Nations looking up to mature democracies for guidance and as models will be stressed and challenged by their mixed records and contemporary challenges. Developing your own democratic system on the basis of peculiarities and needs will sound good in classrooms. In a world where a handful of dominant nations set the rules, issue labels and decide who stays and who goes, it is a lot more complicated. The people of South Sudan, hundreds of whom have fallen to bullets and bombs in the last few weeks will be hard-pressed to link their fate today with the efforts to create for them a democratic system by nations that barely understood the nature of their prolonged conflicts and society. Citizens of Turkey whose nation was, only a few days ago, in what appeared to be in the imminent grasp of military dictatorship will take a while to unravel the meaning and import of what just transpired.
The world over, evidence litters streets, prisons and libraries, of corrupt and despotic elected leaders, and leaders in democracies who dragged their nations to ruins. Millions of citizens bled or died in pursuit of the freedoms and development which democratic systems promise. Many of the same people also bleed under the very democratic systems they struggled to establish. These are difficult days for a global community that will have to come to terms with the reality that democracy as a form of government into which everyone is being shepherded is a lot more complicated and challenging system to run than the textbooks suggest.

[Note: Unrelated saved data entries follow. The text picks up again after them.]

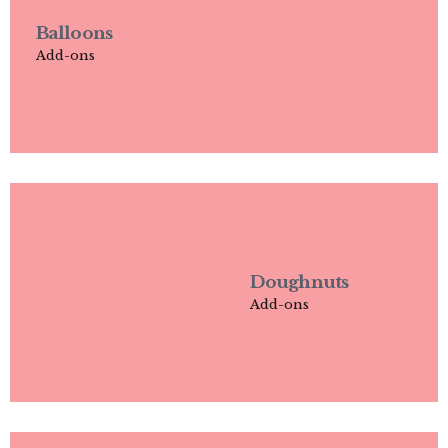
Balloons
Add-ons
Doughnuts
Add-ons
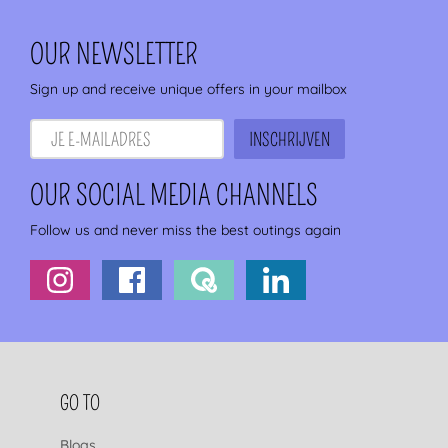
OUR NEWSLETTER
Sign up and receive unique offers in your mailbox
OUR SOCIAL MEDIA CHANNELS
Follow us and never miss the best outings again
FOOTER NAVIGATION
GO TO
Blogs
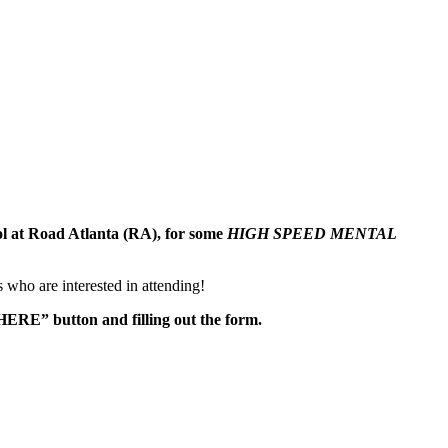
ol at Road Atlanta (RA), for some
HIGH SPEED MENTAL
who are interested in attending!
 HERE” button and filling out the form.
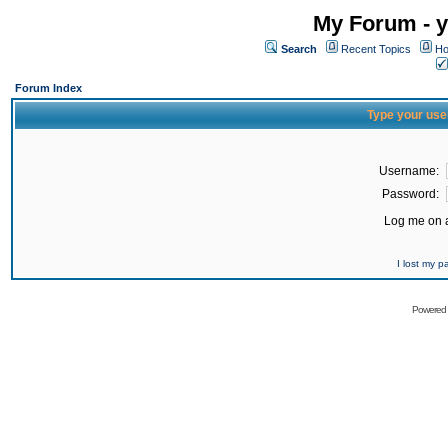
My Forum - y
Search
Recent Topics
Ho
Forum Index
Type your use
Username:
Password:
Log me on a
I lost my 
Powered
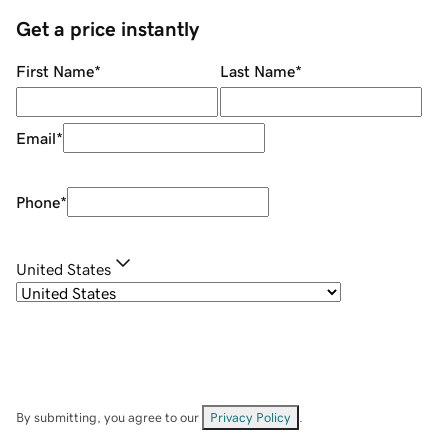
Get a price instantly
First Name
*
Last Name
*
Email
*
Phone
*
United States
By submitting, you agree to our
Privacy Policy
.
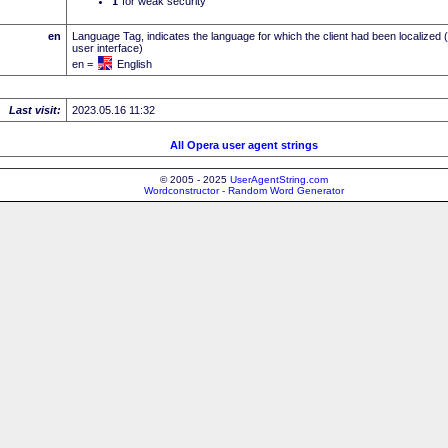
I
for weak security
en
Language Tag, indicates the language for which the client had been localized 
user interface)
en =
English
Last visit:
2023.05.16 11:32
All Opera user agent strings
© 2005 - 2025
UserAgentString.com
Wordconstructor - Random Word Generator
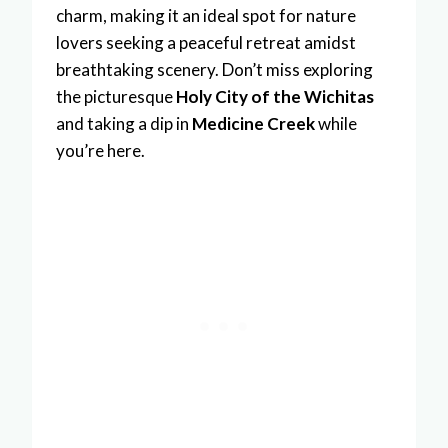
charm, making it an ideal spot for nature
lovers seeking a peaceful retreat amidst
breathtaking scenery. Don’t miss exploring
the picturesque
Holy City of the Wichitas
and taking a dip in
Medicine Creek
while
you’re here.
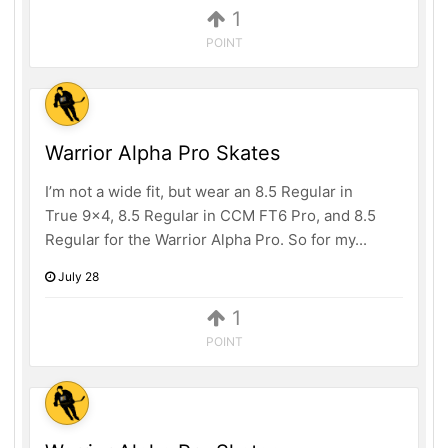
1
POINT
Warrior Alpha Pro Skates
I’m not a wide fit, but wear an 8.5 Regular in
True 9x4, 8.5 Regular in CCM FT6 Pro, and 8.5
Regular for the Warrior Alpha Pro. So for my...
July 28
1
POINT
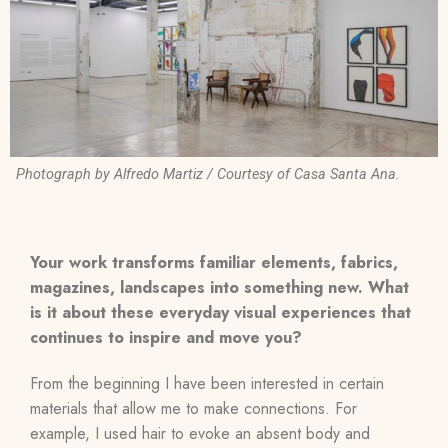
Photograph by Alfredo Martiz / Courtesy of Casa Santa Ana.
Your work transforms familiar elements, fabrics,
magazines, landscapes into something new. What
is it about these everyday visual experiences that
continues to inspire and move you?
From the beginning I have been interested in certain
materials that allow me to make connections. For
example, I used hair to evoke an absent body and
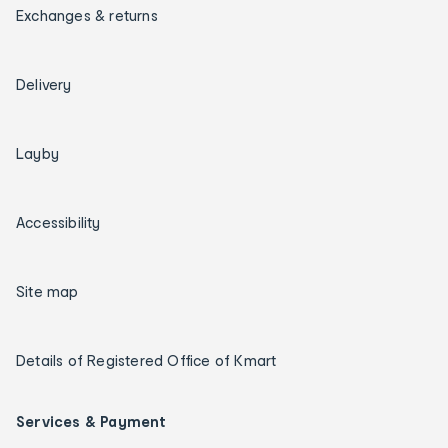
Exchanges & returns
Delivery
Layby
Accessibility
Site map
Details of Registered Office of Kmart
Services & Payment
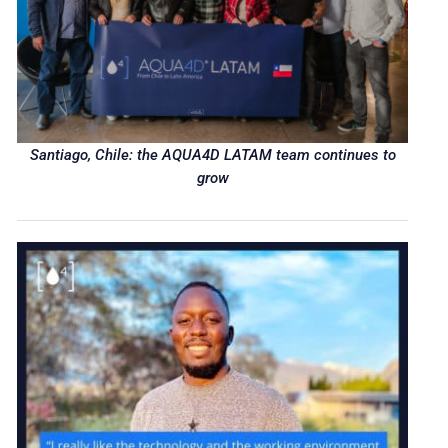
Santiago, Chile: the AQUA4D LATAM team continues to
grow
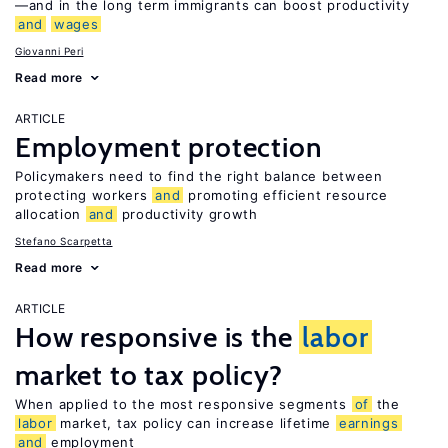
—and in the long term immigrants can boost productivity
and
wages
Giovanni Peri
Read more
ARTICLE
Employment protection
Policymakers need to find the right balance between
protecting workers
and
promoting efficient resource
allocation
and
productivity growth
Stefano Scarpetta
Read more
ARTICLE
How responsive is the
labor
market to tax policy?
When applied to the most responsive segments
of
the
labor
market, tax policy can increase lifetime
earnings
and
employment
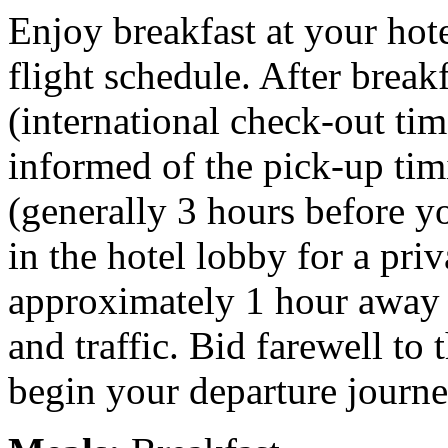
Enjoy breakfast at your hot
flight schedule. After break
(international check-out tim
informed of the pick-up tim
(generally 3 hours before yo
in the hotel lobby for a priv
approximately 1 hour away 
and traffic. Bid farewell to 
begin your departure journe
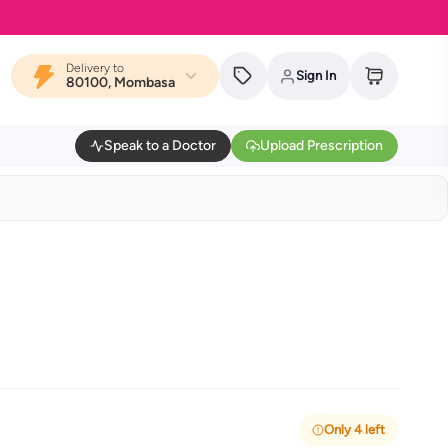
Delivery to
Sign In
80100, Mombasa
Speak to a Doctor
Upload Prescription
Only 4 left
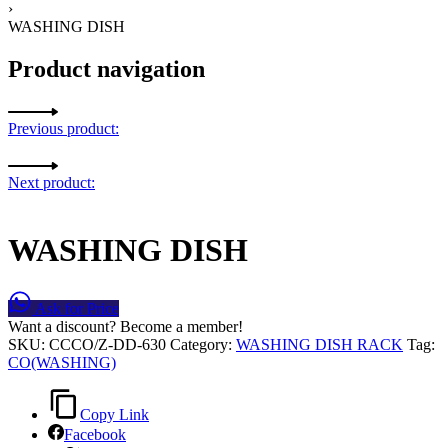
›
WASHING DISH
Product navigation
Previous product:
Next product:
WASHING DISH
Ask for Price
Want a discount? Become a member!
SKU:
CCCO/Z-DD-630
Category:
WASHING DISH RACK
Tag:
CO(WASHING)
Copy Link
Facebook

The perennial contest between a global community of nations on the one hand, and nations which offend the community of mankind on the other will continue to detract from the benefits of democratic systems. The small prints on democratic systems will warn that they have many variations and require time, patience and commitment to develop into imperfect arrangements that are susceptible to setbacks and emergence of severely-limiting contradictions. Managers of our nation's relations with Africa in particular will benefit from a sober reflection on our complacency and poor reading of the dynamics of power. Nigeria's rather embarrassing outing at the recent African Union (AU) Summit should teach us that not all power flows from size, and strength has to be cultivated with vigilance, intelligence and resources.